This is from Rachel Shulman, a student at UW-Madison:
Prof. Sue Robinson recently sent around this story on how the internet is killing storytelling. In it, Ben Macintyre laments the demise of the narrative. He blames the spawn of the digital age – Twitter, Facebook, blogs, smart phone applications – for the imperilment of the long-form story. According to Macintyre, our reliance on a medium of “interactive chatter and noise” is eroding our culture.
When I read this story, I couldn’t help but be reminded of the philosophy of Neil Postman, a media theorist who was most well known for his 1985 book on television, Amusing Ourselves to Death. Postman deplored technology’s ability to distribute more information faster, arguing that it fills our heads with fragments of irrelevant, disorderly, and superficial information. Postman feared that television meant the demise of the written language and reason; he predicted that its rise signaled the demise of cultural values. Sound familiar?

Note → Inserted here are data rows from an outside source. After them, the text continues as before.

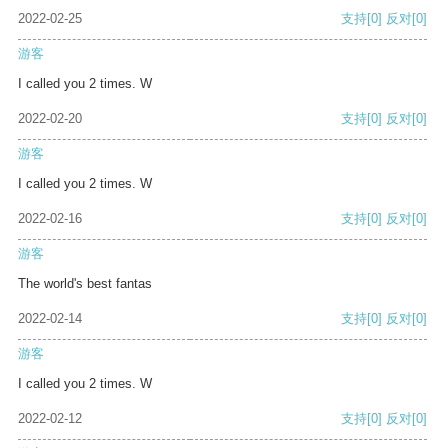
2022-02-25
支持
[0]
反对
[0]
游客
I called you 2 times. W
2022-02-20
支持
[0]
反对
[0]
游客
I called you 2 times. W
2022-02-16
支持
[0]
反对
[0]
游客
The world's best fantas
2022-02-14
支持
[0]
反对
[0]
游客
I called you 2 times. W
2022-02-12
支持
[0]
反对
[0]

I don’t think that Postman nor Macintyre give the story reader/listener/watcher enough credit. Long-form narratives aren’t dying – they’re just changing. The internet allows users to piece together their own multi-media narratives from many different sources. I don’t think we can ascribe any more value to narratives that follow a prescribed (and often predictable) structure determined by the storyteller than narratives that follow a network-based structure determined by the user.